Monday, October 29, 2012

Sandy and HMS Bounty

Nicole and I have been talking about how 24-hour media coverage, despite all its problems, allows us to be prepared for major weather events well in advance. We've known about Hurricane Sandy for about a week. Only a couple of generations ago, we would have had only a day or two's warning. Of course, farmers and sailors knew how to read natural signs, but there's nothing like radar, satellite imagery, and mathematical models for accurate advance predictions.

Even with these sophisticated tools, however, tragedies still happen. The reproduction ship HMS Bounty was built for the 1962 Marlon Brando film "Mutiny on the Bounty" and for the past several decades has sailed as an educational tall ship; I just saw her this summer when she visited the Delaware River. Early this morning, the HMS Bounty, while attempting to avoid the storm off North Carolina's Outer Banks, began taking on water. Her crew was forced to abandon ship in 40 mph winds and 18-foot seas, and, as of this writing, two crewmembers remain missing. For more, see this ABC News story. I'll post an update as more information emerges.

HMS Bounty, Chicago, 2003. Via the NY Daily News.

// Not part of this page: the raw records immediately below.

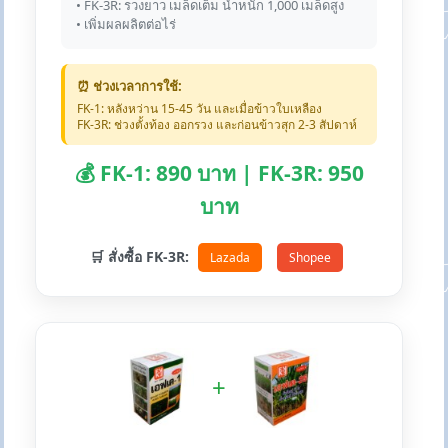
• FK-3R: รวงยาว เมล็ดเต็ม น้ำหนัก 1,000 เมล็ดสูง
• เพิ่มผลผลิตต่อไร่
⏰ ช่วงเวลาการใช้:
FK-1: หลังหว่าน 15-45 วัน และเมื่อข้าวใบเหลือง
FK-3R: ช่วงตั้งท้อง ออกรวง และก่อนข้าวสุก 2-3 สัปดาห์
💰 FK-1: 890 บาท | FK-3R: 950
บาท
🛒 สั่งซื้อ FK-3R:
Lazada
Shopee
+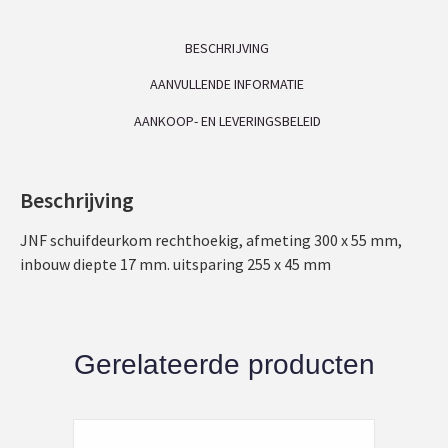
BESCHRIJVING
AANVULLENDE INFORMATIE
AANKOOP- EN LEVERINGSBELEID
Beschrijving
JNF schuifdeurkom rechthoekig, afmeting 300 x 55 mm,
inbouw diepte 17 mm. uitsparing 255 x 45 mm
Gerelateerde producten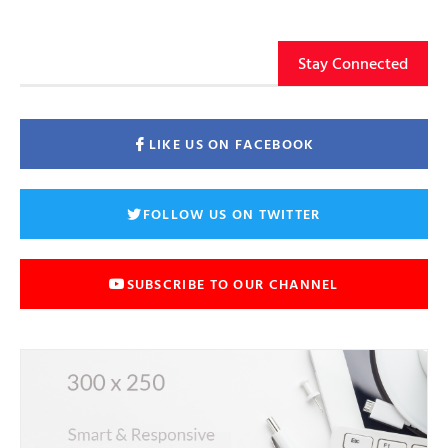
Stay Connected
LIKE US ON FACEBOOK
FOLLOW US ON TWITTER
SUBSCRIBE TO OUR CHANNEL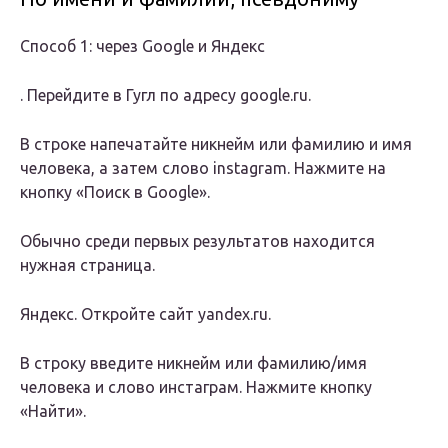
Способ 1: через Google и Яндекс
. Перейдите в Гугл по адресу google.ru.
В строке напечатайте никнейм или фамилию и имя
человека, а затем слово instagram. Нажмите на
кнопку «Поиск в Google».
Обычно среди первых результатов находится
нужная страница.
Яндекс. Откройте сайт yandex.ru.
В строку введите никнейм или фамилию/имя
человека и слово инстаграм. Нажмите кнопку
«Найти».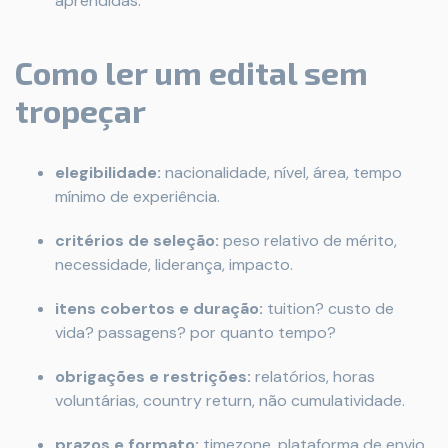
aprendidas.
Como ler um edital sem
tropeçar
elegibilidade:
nacionalidade, nível, área, tempo
mínimo de experiência.
critérios de seleção:
peso relativo de mérito,
necessidade, liderança, impacto.
itens cobertos e duração:
tuition? custo de
vida? passagens? por quanto tempo?
obrigações e restrições:
relatórios, horas
voluntárias, country return, não cumulatividade.
prazos e formato:
timezone, plataforma de envio,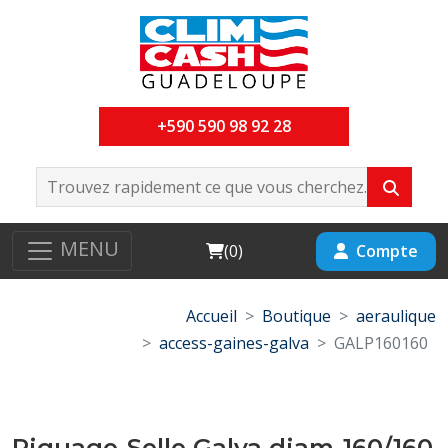
+590 590 98 92 28
MENU
Cart
Compte
(
0
)
Accueil
Boutique
aeraulique
access-gaines-galva
GALP160160
Piquage-Selle Galva diam-160/160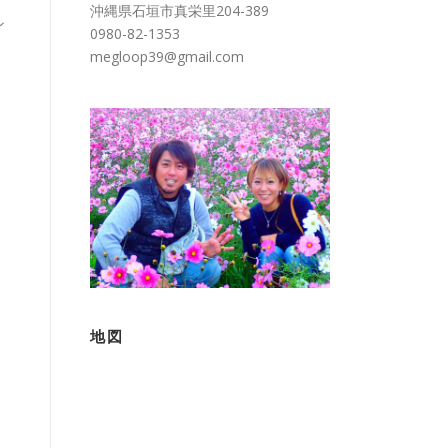
沖縄県石垣市真栄里204-389
ン
0980-82-1353
megloop39@gmail.com
地図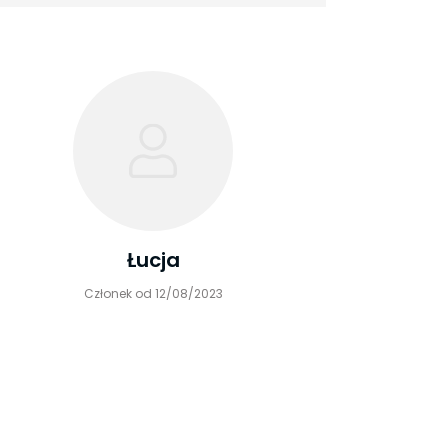
Łucja
Członek od 12/08/2023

Update: As of Tuesday, October 30, the body of one missing crew member, Claudene Christian (a descendant of mutiny leader Fletcher Christian), has been recovered, and rescuers continue to search for Captain Robin Walbridge. Here are two images of the ship sinking via the Guardian (Tim Kukl/EPA/U.S. Coast Guard photographs).

Update: On November 1st, the Coast Guard ended its search for Captain Robin Walbridge. You can view a group interview of the surviving crew here.